So war’s: Was zunächst nach einer Story mit großem Kitsch-Potential klingt, ist erstaunlich „unkitschig“ umgesetzt worden. Joaquin Phoenix verkörpert den zynischen Alkoholiker mit großer Überzeugungskraft. Die Rolle des antriebslosen Alkis nimmt man ihm auf der Stelle ab. Leider hat das Drehbuch einige Schwachstellen. Oft hat man das Gefühl, dass Regisseur Gus van Sant etwas viele Themen in seinem Film unterbringen wollte. Das Thema Behinderung wird zwar auf beachtlich leichte und sogar humorvolle Art und Weise behandelt, an anderer Stelle tendiert der Film dann aber leider doch eine Spur zu sehr in Richtung derber Klamauk und Oberflächlichkeit. Zudem verzettelt sich das Drehbuch etwas mit all den kleinen Nebenhandlungen wie Johns Suche nach seiner Mutter oder seinem wachsenden Erfolg als Cartoon-Zeichner. Vielen Nebenfiguren mangelt es zudem an wirklicher Tiefe. Handlungsentwicklungen wie Johns Romanze mit der bildhübschen jungen Flugbegleiterin Annu (Rooney Mara) sind wenig glaubwürdig – auch dadurch, dass zum Beispiel das Entstehen dieser Beziehung nicht wirklich erläutert wird. Warum sollte sich so eine attraktive Frau gerade mit diesem Alki abgeben?

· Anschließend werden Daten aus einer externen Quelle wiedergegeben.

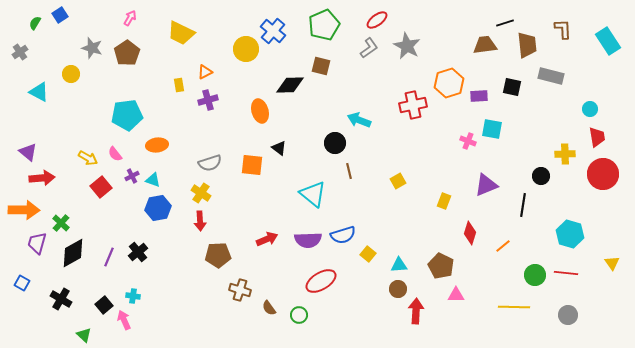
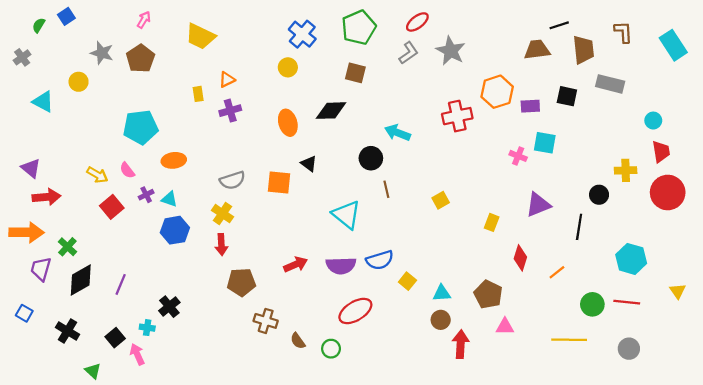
yellow circle: (246, 49) -> (288, 67), moved, size x0.7
black diamond: (290, 85) -> (331, 111), moved
black cross: (138, 252) -> (169, 307), moved

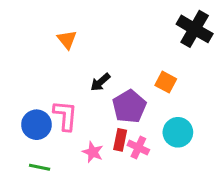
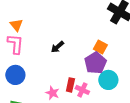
orange triangle: (67, 40) -> (16, 25), moved
purple pentagon: (129, 106) -> (95, 63), moved
pink L-shape: (65, 116) -> (15, 44), moved

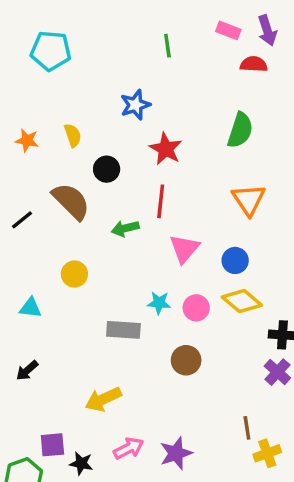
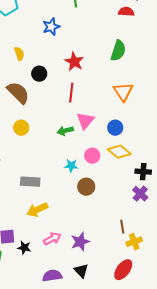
blue star: (135, 105) -> (51, 27), moved
green arrow: (125, 228) -> (65, 131), moved
yellow circle: (74, 274) -> (21, 128), moved
cyan star: (159, 303) -> (71, 166), moved
gray rectangle: (123, 330) -> (30, 182), moved

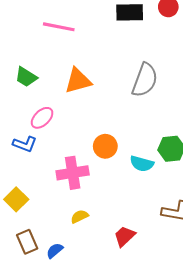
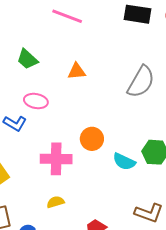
orange triangle: (78, 81) -> (77, 71), size x0.7
pink ellipse: (42, 118) -> (36, 101), turned 45

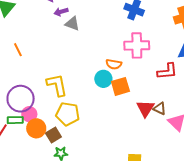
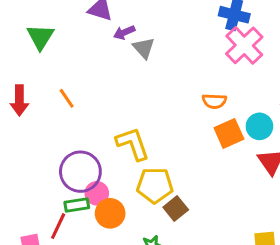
gray triangle: (72, 24) -> (144, 48), turned 35
pink cross: (137, 45) -> (244, 45), moved, turned -35
cyan circle: (103, 79) -> (259, 126), moved
brown square: (53, 135) -> (176, 209), moved

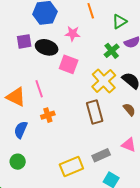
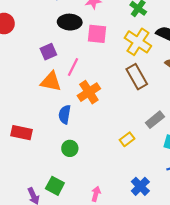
purple square: (24, 41) -> (48, 52), moved
pink line: (39, 89) -> (73, 67), turned 60
orange cross: (48, 115) -> (89, 92), size x1.5
yellow rectangle: (71, 167) -> (127, 139), size x0.6

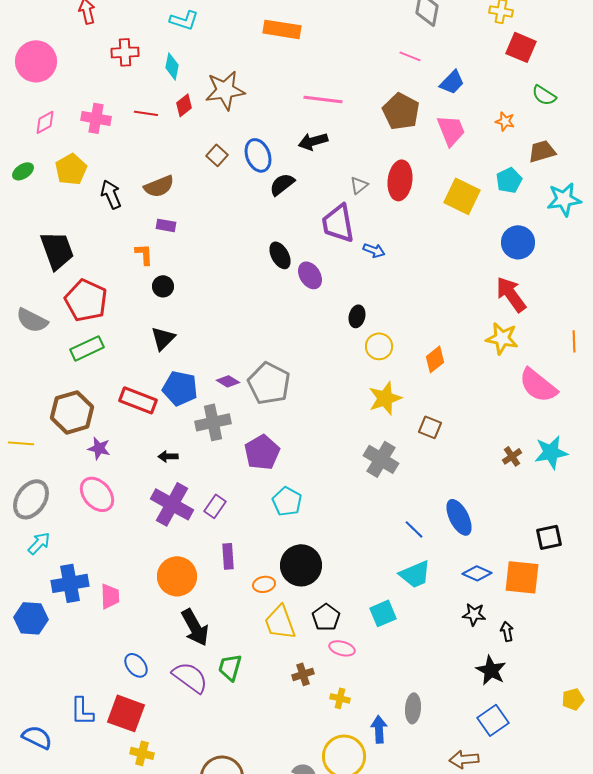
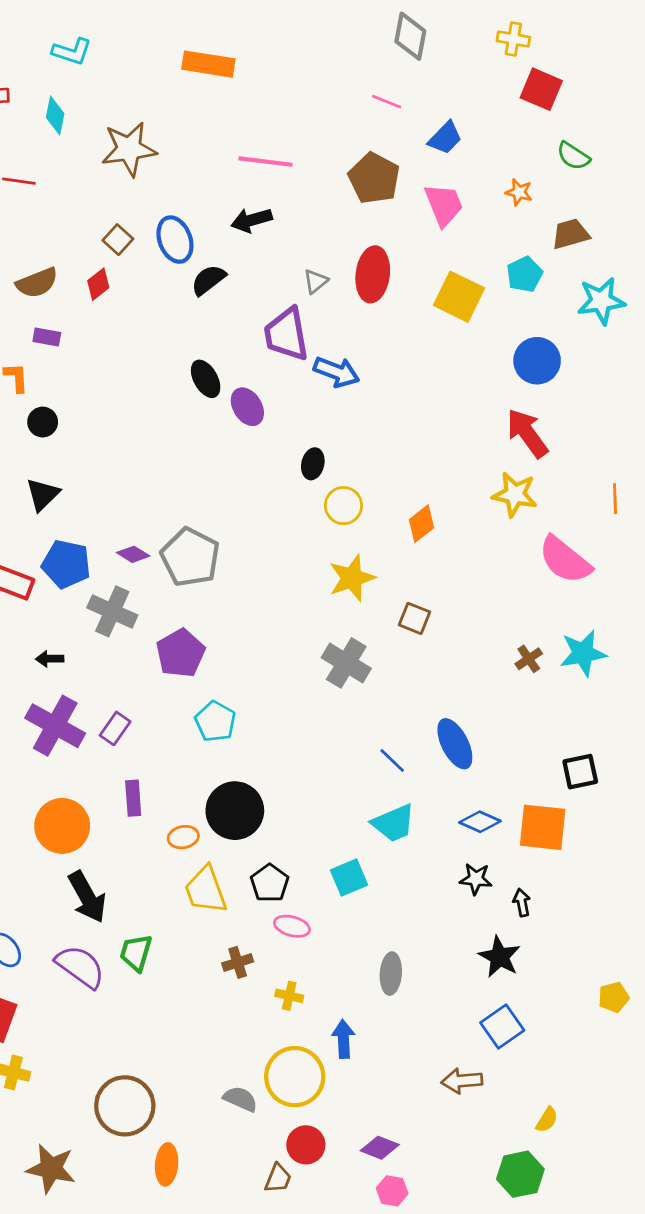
red diamond: (184, 105) -> (98, 284), moved
blue arrow: (374, 250) -> (336, 372), size x1.5
gray cross: (213, 422) -> (112, 611), turned 36
gray ellipse: (413, 708) -> (391, 974), moved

Und am Schluss der sehr vorhersehbaren Handlung wird der Film dann einfach einen Tick zu „amerikanisch“. So muss John natürlich in der Öffentlichkeit eine Rede über das Überwinden seiner Alkoholsucht halten… In wie viel amerikanischen Filmen hat man das schon gesehen…! Insgesamt sicher kein schlechter Film, dann hat er aber doch ein paar Längen zu viel und wirkt häufig etwas unentschieden.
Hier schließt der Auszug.